Monday, January 9, 2012

Yahoo Terms and Conditions - YUK

Well here is a warning.

I used to have a Yahoo marketing account for creating ppc ads on their network.

When I signed up I had to read and sign up to their terms and conditions, which I did, but fleetingly, and upload some money to the account before I could create any campaigns. I used the account a bit but haven't really used it at all in the last 18 months to 2 years. I had £57 credit in the account.

Then today I received an email from Yahoo with a statement for the account, which I couldn't understand. It showed an opening balance of £57 (credit), no transactions over the month, then a curious 'adjustment' of -£57, with a final balance on the account of zero!

Normally, I would expect to see a credit of +£57 at the end of the month, if nothing had been spent. Wouldn't you?

I didn't understand. I telephoned Yahoo and a sweet person on the end of the line kindly explained to me that:

"Yahoo have closed your account because it hasn't been used for xxx months" I can't remember whether this was 2 years or 18 months or..what?

I said "Does that mean the money has gone back into my bank account?"

She replied "No, the money has been absorbed by Yahoo."

"Why?", I asked.

"It says that in the Terms and Conditions which you signed when you opened your account"

I was shocked...and exploded, uttering "!*!*!*%£"&^£&****" or words to that effect.

SO, it was my fault. I read Yahoos t&cs! I was a fool because I didn't read the T&Cs thoroughly enough to see that they had written in a very shoddy business practise - entitlement to STEAL my money.

I don't see that it's my fault for not reading Yahoo's Terms and Conditions - Would you really expect Yahoo to adopt such outrageous business practises? I thought they were better than this!

If you have a bank account and you don't use your account for a couple of years, would you expect your bank to empty the account because you failed to use it for two years? No! Nor me.

I rang my bank to check their terms and conditions. I was assured that they would not do that. The money would still be mine.

I confess, I did not read Yahoo's Terms & Conditions thoroughly. My personal omission. But if I read all the terms and conditions of every website I have signed up to, and every business I have done business with, and every service I used, I would never have had time to use any of them, or indeed, sign up. Almost all T&Cs are turgid documents or impenetrable dreary legal nonsense designed to make you expire before the end. I could count the ones I have read on one hand, and those I haven't, including my bank, credit card, mortgage, bank loan, internet provider, shoe manufacturer, egg supplier, butter maker, pharmacy,....too many to list.

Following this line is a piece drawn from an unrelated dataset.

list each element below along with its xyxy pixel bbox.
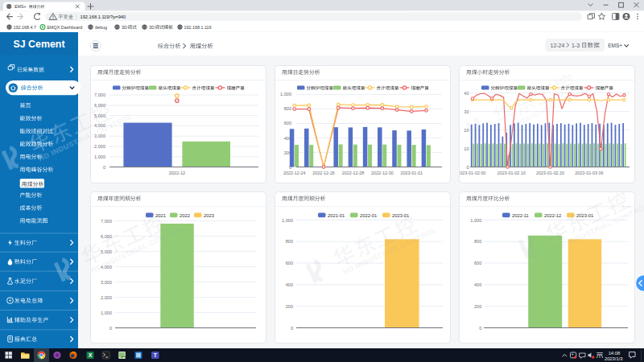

But at the end of it all, you expect reasonable business practise.

I class Yahoo's practise as THEFT. Yahoo took £57 from me and claim legal right to do it! It's not a huge amount of money but it is still NOT acceptable.

I will not use Yahoo again. I will never encourage anyone to use Yahoo and will do everything to discourage anyone from using Yahoo. Avoid them! Of course, the choice is yours but I hope you will not be as stupid as me. I admit I was stupid. I didn't expect them to practise such sleight of hand. I expected them to be better than that.

I will be taking a complaint to the Office of Fair Trading.
I won't use Yahoo again unless they reimburse me and change their T&C wording for a pracise which is more honest and honorable, and won't encourage anyone else to use Yahoo either.

My advice - Read their crooked T&Cs and be warned.